Yes, of course, we see the humanitarian side. Greece has come out of its great depression only recently. And yet in the past three or four years, it has shown an unprecedented and disproportionate amount of solidarity. Disproportionate not to the need or to the sensitivity that we have to human pain, but disproportionate to its size and capacity, both geographically and financially and economically, and has received a very large amount of migrants and refugees and would continue to do so. In fact, this is now impossible. When you have 20,000 people arriving, you cannot give them the individual attention that's required to examine an asylum application, which is why in this asymmetrical and emergency circumstance, we have suspended taking applications.

Related: 4 years on, a Syrian refugee family still torn by US policy 

Is that appropriate right now?

I think that's proportional to what's going on.

So, do these migrants have to be settled elsewhere in Europe?

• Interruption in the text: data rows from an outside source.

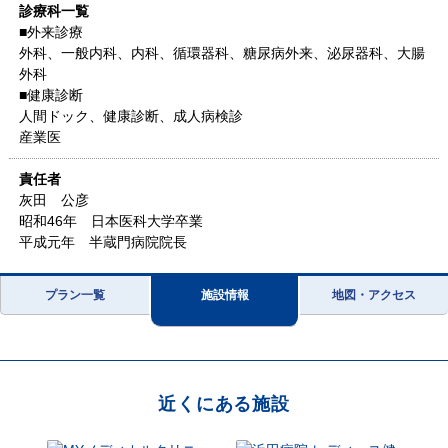
診療科一覧
■外来診療
外科、一般内科、内科、循環器科、糖尿病外来、泌尿器科、大腸
外科
■健康診断
人間ドック、健康診断、成人病検診
産業医
責任者
灰田 公彦
昭和46年 日本医科大学卒業
平成元年 半蔵門病院院長
プラン一覧
施設情報
地図・アクセス
近くにある施設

Clearly, there has to be a fair reallocation scheme, fair in terms of what can be accepted by each country based on their size and their financial capability. So, yes, they have to be resettled through Europe. And then also, let's not forget what the source of this problem is. The source of this problem is what's going on in Syria. So, the diplomatic efforts of the European Union have to focus on helping with the situation in Syria.

This interview has been edited and condensed for clarity. Reuters contributed reporting.